I've been fighting with characters sets on several occasions throughout the years. Just recently, I had a bug in TransformTool related to character encoding and how errors are handled in the .NET framework. While writing about the bug I needed a reference to a basic introduction to character encoding — only to discover that most are very technically focused and dive right into the characters' hex codes. Here, I'll try to fill that gap and explain only the basics. I'll include pointers to more detailed resources in case you decide to dig deeper into the dark world of character encodings.

How encodings work
The Unicode Consortium has a great explanation of how it really works:
Fundamentally, computers just deal with numbers. They store letters and other characters by assigning a number for each one.
The number assigned to a character is called a codepoint. An encoding defines how many codepoints there are, and which abstract letters they represent e.g. "Latin Capital Letter A". Furthermore, an encoding defines how the codepoint can be represented as one or more bytes. We'll use one of the most prominent encodings as our first example: ASCII.

Capital A in the ASCII encoding
Note that an encoding does not determine what a character should look like on your screen, that's taken care of by fonts. The figure shows how two different fonts give two different graphical representations of the A, though it's still the same character.

There, that was the big picture in a few paragraphs! That's how it works! Now we'll go more into detail on how characters are encoded, because that's usually where things go wrong. We'll leave the fonts, if you want to dig further into this see Understanding characters, keystrokes, codepoints and glyphs.

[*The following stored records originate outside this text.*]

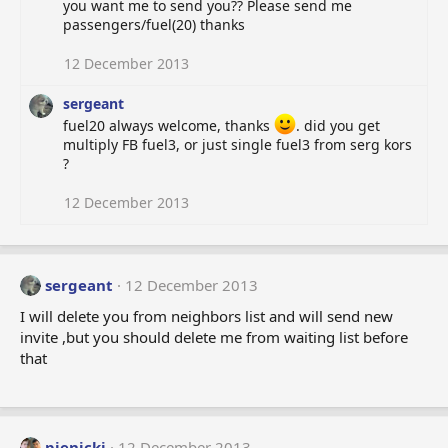
you want me to send you?? Please send me
passengers/fuel(20) thanks
12 December 2013
sergeant
fuel20 always welcome, thanks
. did you get
multiply FB fuel3, or just single fuel3 from serg kors
?
12 December 2013
sergeant
12 December 2013
I will delete you from neighbors list and will send new
invite ,but you should delete me from waiting list before
that
pienicki
12 December 2013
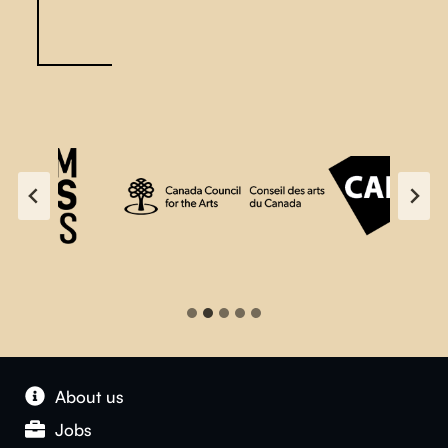
About us
Jobs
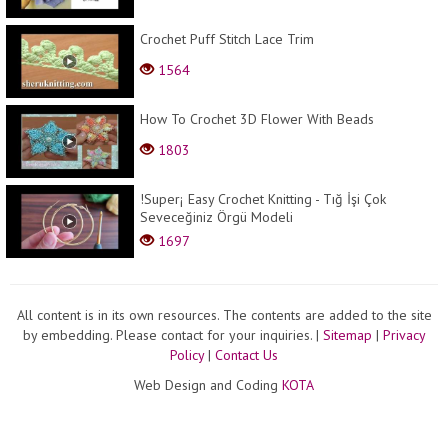
Crochet Puff Stitch Lace Trim
1564
How To Crochet 3D Flower With Beads
1803
!Super¡ Easy Crochet Knitting - Tığ İşi Çok
Seveceğiniz Örgü Modeli
1697
All content is in its own resources. The contents are added to the site
by embedding. Please contact for your inquiries.
|
Sitemap
|
Privacy
Policy
|
Contact Us
Web Design and Coding
KOTA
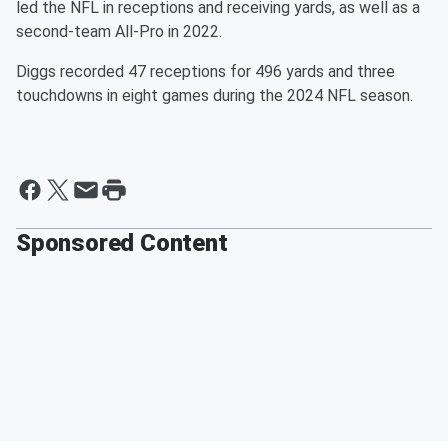
led the NFL in receptions and receiving yards, as well as a
second-team All-Pro in 2022.
Diggs recorded 47 receptions for 496 yards and three
touchdowns in eight games during the 2024 NFL season.
Sponsored Content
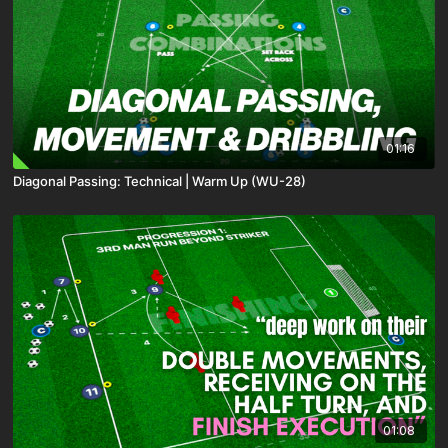
01:16
Diagonal Passing: Technical | Warm Up (WU-28)
01:08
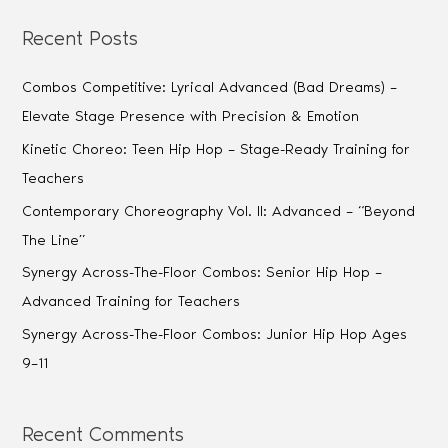
Recent Posts
Combos Competitive: Lyrical Advanced (Bad Dreams) –
Elevate Stage Presence with Precision & Emotion
Kinetic Choreo: Teen Hip Hop – Stage-Ready Training for
Teachers
Contemporary Choreography Vol. II: Advanced – “Beyond
The Line”
Synergy Across-The-Floor Combos: Senior Hip Hop –
Advanced Training for Teachers
Synergy Across-The-Floor Combos: Junior Hip Hop Ages
9–11
Recent Comments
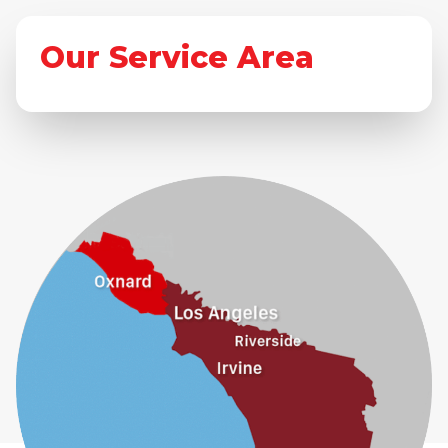
Our Service Area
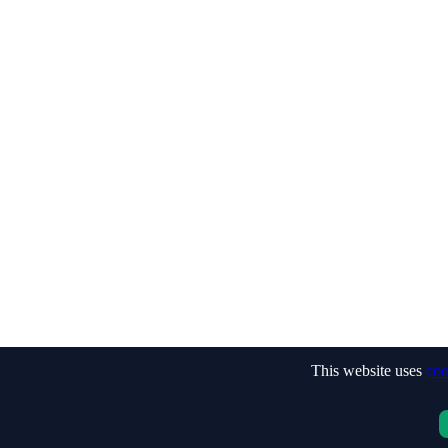
This website uses
coo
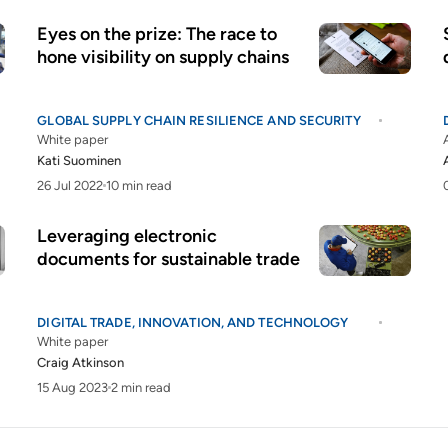
Eyes on the prize: The race to
hone visibility on supply chains
GLOBAL SUPPLY CHAIN RESILIENCE AND SECURITY
White paper
Kati Suominen
26 Jul 2022
10 min read
Leveraging electronic
documents for sustainable trade
DIGITAL TRADE, INNOVATION, AND TECHNOLOGY
White paper
Craig Atkinson
15 Aug 2023
2 min read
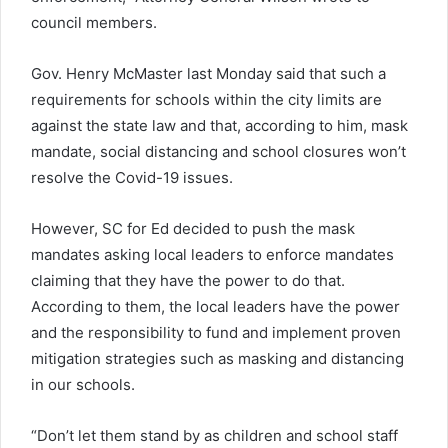
council members.
Gov. Henry McMaster last Monday said that such a
requirements for schools within the city limits are
against the state law and that, according to him, mask
mandate, social distancing and school closures won’t
resolve the Covid-19 issues.
However, SC for Ed decided to push the mask
mandates asking local leaders to enforce mandates
claiming that they have the power to do that.
According to them, the local leaders have the power
and the responsibility to fund and implement proven
mitigation strategies such as masking and distancing
in our schools.
“Don’t let them stand by as children and school staff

We've seen that ASCII assigns the number 65 to a capital A. But what about the other characters? Here's the uppercase characters in ASCII along with their (decimal) codepoints:

ABCDEFGHIJKLMNOPQRSTUVWXYZ
 65 66 67 68 69 70 71 72 73 74 75 76 77 78 79 80 81 82 83 84 85 86 87 88 89 90

And here's the lowercase characters and their codepoints:

abcdefghijklmnopqrstuvwxyz
979899100101102103104105106107108109110111112113114115116117118119120121122

There you go, that's the english alphabet in both lower- and uppercase. You can have a look at the complete table of printable ASCII characters at Wikipedia where you'll also find numbers, punctuation marks etc. Character encodings are often referred to as code pages or character sets as well.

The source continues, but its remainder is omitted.